_THE PROBLEM_
For this exercise, report every line of the material that includes "comfortable".

_RECORDED DATA_
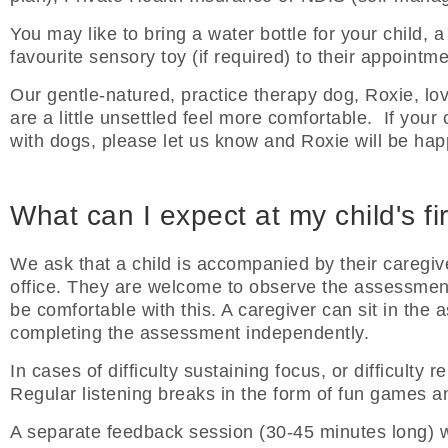
You may like to bring a water bottle for your child, a 
favourite sensory toy (if required) to their appointme
Our gentle-natured, practice therapy dog, Roxie, lo
are a little unsettled feel more comfortable. If your 
with dogs, please let us know and Roxie will be ha
What can I expect at my child's f
We ask that a child is accompanied by their caregive
office. They are welcome to observe the assessment f
be comfortable with this. A caregiver can sit in the 
completing the assessment independently.
In cases of difficulty sustaining focus, or difficulty
Regular listening breaks in the form of fun games an
A separate feedback session (30-45 minutes long) wi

_ANSWER TO THIS TASK_
are a little unsettled feel more comfortable. If your 
be comfortable with this. A caregiver can sit in the 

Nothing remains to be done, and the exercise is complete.